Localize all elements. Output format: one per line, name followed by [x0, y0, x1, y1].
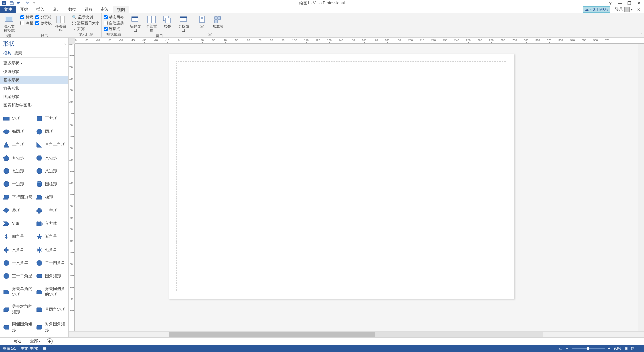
tab-data[interactable]: 数据	[64, 6, 80, 13]
zoom-slider[interactable]	[572, 348, 605, 349]
page-width-button[interactable]: ↔页宽	[72, 26, 99, 31]
qat-dropdown-icon[interactable]: ▾	[31, 0, 37, 6]
collapse-ribbon-icon[interactable]: ˄	[641, 32, 643, 37]
shape-item[interactable]: 剪去对角的矩形	[2, 301, 34, 318]
macros-button[interactable]: 宏	[195, 14, 209, 29]
save-icon[interactable]	[9, 0, 15, 6]
quick-shapes-cat[interactable]: 快速形状	[0, 68, 68, 76]
shape-item[interactable]: 梯形	[35, 191, 66, 204]
shape-item[interactable]: V 形	[2, 217, 34, 230]
shape-item[interactable]: 圆形	[35, 125, 66, 138]
connect-points-checkbox[interactable]: 连接点	[104, 26, 124, 31]
guides-checkbox[interactable]: 参考线	[35, 20, 52, 26]
dynamic-grid-checkbox[interactable]: 动态网格	[104, 15, 124, 20]
shape-item[interactable]: 六角星	[2, 244, 34, 256]
shape-item[interactable]: 椭圆形	[2, 125, 34, 138]
tab-process[interactable]: 进程	[80, 6, 97, 13]
addins-button[interactable]: 加载项	[211, 14, 225, 29]
shape-item[interactable]: 五角星	[35, 230, 66, 243]
horizontal-ruler[interactable]: -90-80-70-60-50-40-30-20-100102030405060…	[75, 38, 644, 44]
shape-item[interactable]: 五边形	[2, 151, 34, 164]
tab-home[interactable]: 开始	[16, 6, 32, 13]
login-button[interactable]: 登录 ▾	[613, 7, 634, 12]
presentation-mode-button[interactable]: 演示文 稿模式	[2, 14, 16, 33]
language-indicator[interactable]: 中文(中国)	[21, 346, 38, 351]
tab-insert[interactable]: 插入	[32, 6, 48, 13]
zoom-thumb[interactable]	[587, 347, 589, 350]
pan-zoom-icon[interactable]: ◲	[631, 346, 634, 351]
arrow-shapes-cat[interactable]: 箭头形状	[0, 84, 68, 93]
shape-item[interactable]: 八边形	[35, 165, 66, 177]
zoom-button[interactable]: 🔍显示比例	[72, 15, 99, 20]
shape-item[interactable]: 十边形	[2, 178, 34, 190]
fullscreen-icon[interactable]: ⛶	[638, 346, 641, 350]
shape-item[interactable]: 三十二角星	[2, 270, 34, 282]
shape-item[interactable]: 对角圆角矩形	[35, 319, 66, 336]
vertical-ruler[interactable]: 2202102001901801701601501401301201101009…	[69, 44, 75, 331]
tab-view[interactable]: 视图	[113, 6, 129, 13]
shape-item[interactable]: 正方形	[35, 112, 66, 125]
maximize-icon[interactable]: ❐	[626, 0, 633, 6]
stencils-tab[interactable]: 模具	[3, 50, 12, 57]
shape-item[interactable]: 六边形	[35, 151, 66, 164]
basic-shapes-cat[interactable]: 基本形状	[0, 76, 68, 84]
fit-page-icon[interactable]: ⊞	[625, 346, 628, 351]
zoom-in-icon[interactable]: +	[608, 346, 610, 350]
drawing-page[interactable]	[169, 54, 514, 299]
minimize-icon[interactable]: —	[616, 0, 623, 6]
shape-item[interactable]: 矩形	[2, 112, 34, 125]
more-shapes-cat[interactable]: 更多形状▸	[0, 59, 68, 68]
ruler-checkbox[interactable]: 标尺	[20, 15, 33, 20]
shape-item[interactable]: 菱形	[2, 204, 34, 217]
arrange-all-button[interactable]: 全部重排	[144, 14, 158, 33]
pattern-shapes-cat[interactable]: 图案形状	[0, 93, 68, 101]
tab-review[interactable]: 审阅	[97, 6, 113, 13]
macro-record-icon[interactable]: ▦	[43, 346, 46, 351]
page-indicator[interactable]: 页面 1/1	[3, 346, 16, 351]
shape-item[interactable]: 单圆角矩形	[35, 301, 66, 318]
collapse-pane-icon[interactable]: ‹	[64, 41, 66, 46]
shape-item[interactable]: 四角星	[2, 230, 34, 243]
add-page-button[interactable]: +	[47, 338, 53, 344]
redo-icon[interactable]	[23, 0, 30, 6]
presentation-status-icon[interactable]: ▭	[559, 346, 562, 351]
shape-item[interactable]: 圆角矩形	[35, 270, 66, 282]
fit-window-button[interactable]: ⛶适应窗口大小	[72, 20, 99, 26]
vertical-scrollbar[interactable]	[638, 44, 644, 331]
switch-window-button[interactable]: 切换窗口	[176, 14, 191, 33]
new-window-button[interactable]: 新建窗口	[128, 14, 142, 33]
shape-item[interactable]: 圆柱形	[35, 178, 66, 190]
shape-item[interactable]: 立方体	[35, 217, 66, 230]
shape-item[interactable]: 二十四角星	[35, 257, 66, 269]
shape-item[interactable]: 七角星	[35, 244, 66, 256]
canvas-viewport[interactable]	[75, 44, 638, 331]
shape-item[interactable]: 十六角星	[2, 257, 34, 269]
visio-icon[interactable]: V	[1, 0, 7, 6]
task-panes-button[interactable]: 任务窗格	[54, 14, 68, 33]
shape-item[interactable]: 十字形	[35, 204, 66, 217]
shape-item[interactable]: 平行四边形	[2, 191, 34, 204]
shape-item[interactable]: 三角形	[2, 138, 34, 151]
shape-item[interactable]: 剪去单角的矩形	[2, 283, 34, 300]
help-icon[interactable]: ?	[607, 0, 614, 6]
shape-item[interactable]: 剪去同侧角的矩形	[35, 283, 66, 300]
shape-item[interactable]: 同侧圆角矩形	[2, 319, 34, 336]
auto-connect-checkbox[interactable]: 自动连接	[104, 20, 124, 26]
page-breaks-checkbox[interactable]: 分页符	[35, 15, 52, 20]
tab-design[interactable]: 设计	[48, 6, 64, 13]
search-tab[interactable]: 搜索	[13, 50, 23, 57]
close-pane-icon[interactable]: ✕	[635, 7, 642, 13]
chart-shapes-cat[interactable]: 图表和数学图形	[0, 101, 68, 109]
close-icon[interactable]: ✕	[635, 0, 642, 6]
file-tab[interactable]: 文件	[0, 6, 16, 13]
undo-icon[interactable]	[16, 0, 22, 6]
horizontal-scrollbar[interactable]	[169, 332, 543, 337]
zoom-out-icon[interactable]: −	[566, 346, 568, 350]
shape-item[interactable]: 直角三角形	[35, 138, 66, 151]
shape-item[interactable]: 七边形	[2, 165, 34, 177]
hscroll-thumb[interactable]	[169, 332, 375, 337]
all-pages-button[interactable]: 全部▴	[27, 338, 43, 345]
cascade-button[interactable]: 层叠	[160, 14, 174, 29]
grid-checkbox[interactable]: 网格	[20, 20, 33, 26]
upload-badge[interactable]: ☁ ↑ 3.1 MB/s	[583, 6, 610, 13]
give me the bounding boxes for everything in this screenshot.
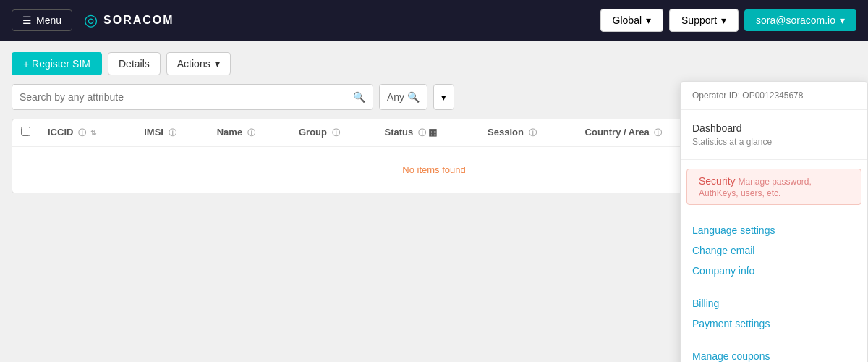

──────

**EXERCISE DETAILS**
Would you please return every line in the listing where "grid" shows up?

**WRITTEN SOLUTION**
dynamic-grid-checkbox[interactable]: 动态网格	[104, 15, 124, 20]
grid-checkbox[interactable]: 网格	[20, 20, 33, 26]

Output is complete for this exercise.